▸ **Provided entries**:
◆ ◆ ◆ ◆

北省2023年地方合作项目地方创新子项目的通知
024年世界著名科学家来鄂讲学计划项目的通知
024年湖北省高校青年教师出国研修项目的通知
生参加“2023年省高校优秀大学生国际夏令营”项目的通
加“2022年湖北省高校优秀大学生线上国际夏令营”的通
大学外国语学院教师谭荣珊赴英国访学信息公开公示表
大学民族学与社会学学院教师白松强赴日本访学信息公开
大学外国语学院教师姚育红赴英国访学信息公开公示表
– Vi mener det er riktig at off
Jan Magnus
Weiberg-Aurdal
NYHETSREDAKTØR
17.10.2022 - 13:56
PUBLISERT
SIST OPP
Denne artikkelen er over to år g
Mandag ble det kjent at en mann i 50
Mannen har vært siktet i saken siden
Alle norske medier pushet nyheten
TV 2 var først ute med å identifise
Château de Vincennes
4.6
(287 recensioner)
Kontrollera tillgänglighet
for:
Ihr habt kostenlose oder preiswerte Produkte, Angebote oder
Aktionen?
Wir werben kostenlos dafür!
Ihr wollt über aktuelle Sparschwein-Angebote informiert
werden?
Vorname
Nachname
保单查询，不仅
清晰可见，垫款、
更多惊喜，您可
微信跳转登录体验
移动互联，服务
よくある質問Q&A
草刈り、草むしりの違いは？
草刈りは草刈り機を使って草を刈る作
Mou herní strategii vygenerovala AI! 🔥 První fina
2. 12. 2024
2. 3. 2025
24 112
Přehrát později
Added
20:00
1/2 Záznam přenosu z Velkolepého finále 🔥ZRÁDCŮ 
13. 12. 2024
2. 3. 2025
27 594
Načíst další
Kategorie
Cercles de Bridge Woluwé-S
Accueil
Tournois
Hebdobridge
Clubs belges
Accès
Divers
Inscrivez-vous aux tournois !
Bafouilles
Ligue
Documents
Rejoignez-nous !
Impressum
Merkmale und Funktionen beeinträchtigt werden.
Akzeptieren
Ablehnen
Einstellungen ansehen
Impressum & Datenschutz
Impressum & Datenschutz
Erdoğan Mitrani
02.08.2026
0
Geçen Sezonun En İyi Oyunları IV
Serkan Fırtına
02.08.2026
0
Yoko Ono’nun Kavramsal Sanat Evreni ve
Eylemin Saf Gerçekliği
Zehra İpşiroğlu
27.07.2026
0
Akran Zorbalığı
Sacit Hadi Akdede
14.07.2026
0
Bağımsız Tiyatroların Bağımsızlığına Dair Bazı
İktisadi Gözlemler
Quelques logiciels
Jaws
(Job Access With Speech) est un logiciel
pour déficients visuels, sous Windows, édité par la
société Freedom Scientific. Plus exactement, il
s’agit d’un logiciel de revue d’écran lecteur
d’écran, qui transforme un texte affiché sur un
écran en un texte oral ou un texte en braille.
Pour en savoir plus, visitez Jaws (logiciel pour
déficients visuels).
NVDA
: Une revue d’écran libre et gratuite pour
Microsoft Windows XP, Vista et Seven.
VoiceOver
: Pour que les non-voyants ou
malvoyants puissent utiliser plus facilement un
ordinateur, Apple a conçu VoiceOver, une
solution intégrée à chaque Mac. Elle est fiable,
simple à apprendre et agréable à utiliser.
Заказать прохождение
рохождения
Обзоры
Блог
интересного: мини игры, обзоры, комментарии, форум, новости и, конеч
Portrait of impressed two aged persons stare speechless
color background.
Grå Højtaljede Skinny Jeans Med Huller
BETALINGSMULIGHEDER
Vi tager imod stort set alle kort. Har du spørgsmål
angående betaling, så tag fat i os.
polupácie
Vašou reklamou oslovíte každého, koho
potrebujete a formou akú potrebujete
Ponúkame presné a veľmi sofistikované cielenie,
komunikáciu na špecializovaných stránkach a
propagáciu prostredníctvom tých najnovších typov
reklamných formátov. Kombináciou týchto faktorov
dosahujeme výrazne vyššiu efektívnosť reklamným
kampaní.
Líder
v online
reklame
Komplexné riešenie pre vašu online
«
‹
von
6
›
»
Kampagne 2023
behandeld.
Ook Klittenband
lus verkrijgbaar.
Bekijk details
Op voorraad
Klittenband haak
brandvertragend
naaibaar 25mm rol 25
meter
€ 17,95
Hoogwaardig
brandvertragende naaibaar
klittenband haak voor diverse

◆ ◆ ◆ ◆

▸ **Exercise**:
Please copy exactly, and only, the lines from the line containing "Ponúkame presné a" through the last line of the records, with both ends included.

▸ **Problem solution**:
Ponúkame presné a veľmi sofistikované cielenie,
komunikáciu na špecializovaných stránkach a
propagáciu prostredníctvom tých najnovších typov
reklamných formátov. Kombináciou týchto faktorov
dosahujeme výrazne vyššiu efektívnosť reklamným
kampaní.
Líder
v online
reklame
Komplexné riešenie pre vašu online
«
‹
von
6
›
»
Kampagne 2023
behandeld.
Ook Klittenband
lus verkrijgbaar.
Bekijk details
Op voorraad
Klittenband haak
brandvertragend
naaibaar 25mm rol 25
meter
€ 17,95
Hoogwaardig
brandvertragende naaibaar
klittenband haak voor diverse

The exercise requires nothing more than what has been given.